[Pixman] [PATCH 1/5] REPEAT_NORMAL support for nearest bilinear fast path

Wed May 25 05:15:43 PDT 2011

On Tue, May 24, 2011 at 6:02 PM, Taekyun Kim <podain77 at gmail.com> wrote:
> For sse2 and NEON fast path, nearest was also quite faster than general
> path. I will post some performance data for various nearest/bilinear cases
> later with your comments are applied.
>
> As you mentioned,  C fast path is slower than before due to function call
> overhead and division inside the loop.

Yes, we have a choice of implementing normal repeat by either having a
very small overhead per pixel in the scanline, or by taking your
approach and using existing none/pad scanline functions and stitching
them together, with less frequent but higher overhead between scanline
function calls.

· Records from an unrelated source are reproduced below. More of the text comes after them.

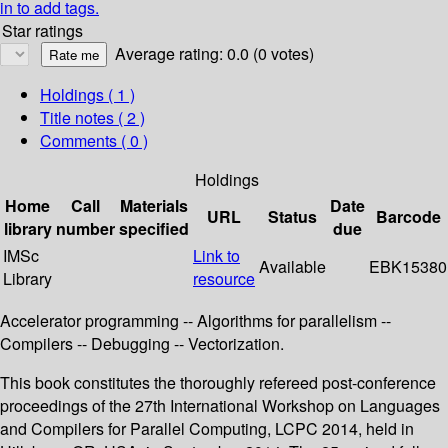
in to add tags.
Star ratings
Average rating: 0.0 (0 votes)
Holdings
( 1 )
Title notes ( 2 )
Comments ( 0 )
Holdings
Home
Call
Materials
Date
URL
Status
Barcode
library
number
specified
due
IMSc
Link to
Available
EBK15380
Library
resource
Accelerator programming -- Algorithms for parallelism --
Compilers -- Debugging -- Vectorization.
This book constitutes the thoroughly refereed post-conference
proceedings of the 27th International Workshop on Languages
and Compilers for Parallel Computing, LCPC 2014, held in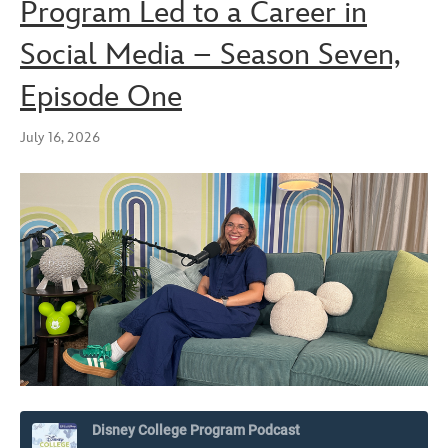
Program Led to a Career in
Social Media – Season Seven,
Episode One
July 16, 2026
Disney College Program Podcast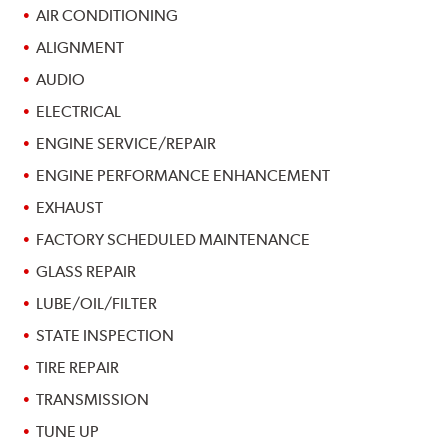
AIR CONDITIONING
ALIGNMENT
AUDIO
ELECTRICAL
ENGINE SERVICE/REPAIR
ENGINE PERFORMANCE ENHANCEMENT
EXHAUST
FACTORY SCHEDULED MAINTENANCE
GLASS REPAIR
LUBE/OIL/FILTER
STATE INSPECTION
TIRE REPAIR
TRANSMISSION
TUNE UP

Both have their own advantages and weak points.

> To achieve REPEAT_NORMAL support, we can make scanline functions to support
> it(Plan A) or we can choose break-down-to-non-repeat approach(Plan B).
> Obviously the plan B causes function call overhead, so basically I think
> the plan A could be an optimal solution. But it requires a lot of changes in
> current fast path implementations.

Appears that "Plan A" is not so difficult to implement. I have a
nearly finished work-in-progress implementation here:
    http://cgit.freedesktop.org/~siamashka/pixman/log/?h=nearest-normal-repeat

And the overhead can be reduced a bit more by replacing "while ()"
with "if ()" in the case if we restrict fast paths only to be used for
the cases when "unit_x < source image width". I'll try to tweak the
code a bit to see if the performance can be improved. The ARM NEON
fast paths already support nearest scaling for 16bpp and 32bpp
sources, and normal repeat actually fits quite naturally there.

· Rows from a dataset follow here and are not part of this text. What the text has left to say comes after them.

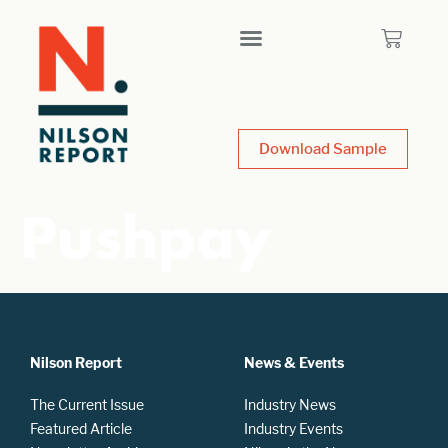
Download Sample
Pushpay
Nilson Report
News & Events
The Current Issue
Industry News
Featured Article
Industry Events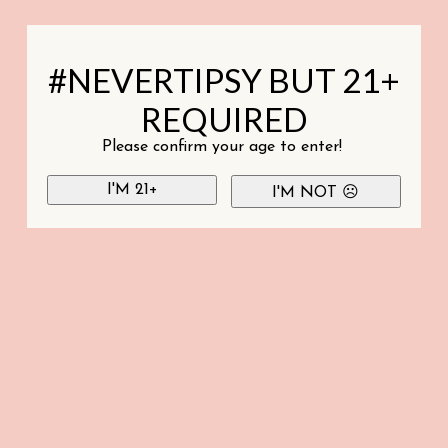
#NEVERTIPSY BUT 21+
REQUIRED
Please confirm your age to enter!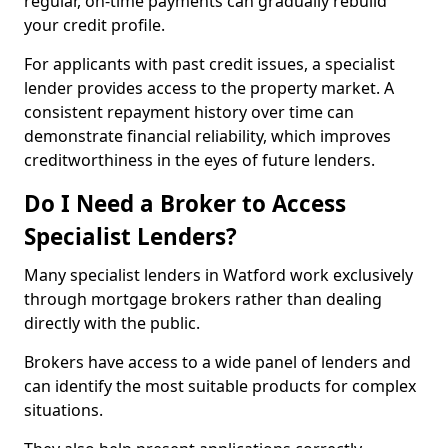
regular, on-time payments can gradually rebuild
your credit profile.
For applicants with past credit issues, a specialist
lender provides access to the property market. A
consistent repayment history over time can
demonstrate financial reliability, which improves
creditworthiness in the eyes of future lenders.
Do I Need a Broker to Access
Specialist Lenders?
Many specialist lenders in Watford work exclusively
through mortgage brokers rather than dealing
directly with the public.
Brokers have access to a wide panel of lenders and
can identify the most suitable products for complex
situations.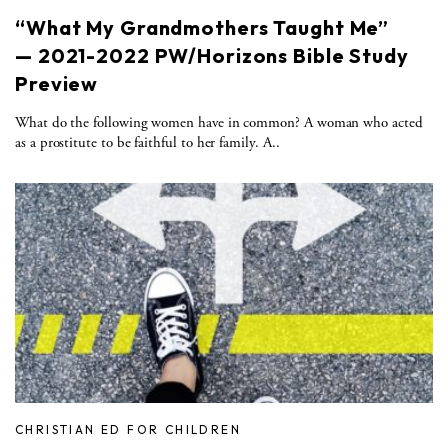
“What My Grandmothers Taught Me”
— 2021-2022 PW/Horizons Bible Study
Preview
What do the following women have in common? A woman who acted
as a prostitute to be faithful to her family. A..
CHRISTIAN ED FOR CHILDREN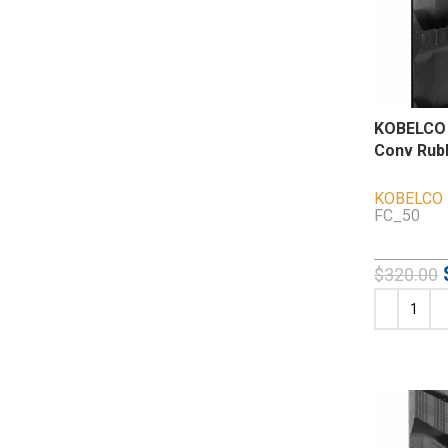
KOBELCO 
Conv Rub
KOBELCO
FC_50
$
320.00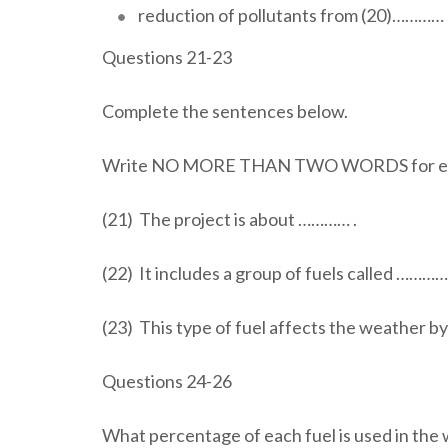
reduction of pollutants from (20)………… 
Questions 21-23
Complete the sentences below.
Write NO MORE THAN TWO WORDS for ea
(21) The project is about ………… .
(22) It includes a group of fuels called ………….
(23) This type of fuel affects the weather b
Questions 24-26
What percentage of each fuel is used in the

> As an alternative, we can first take plan B (because we can benifit from
> already implemented sse2 and NEON fast paths) and later move to plan A one
> by one if it is requied.

I propose not to run after two hares and just focus on implementing
your method for bilinear scaling first. Then decide what to do with
the nearest scaling later.

-- 
Best regards,
Siarhei Siamashka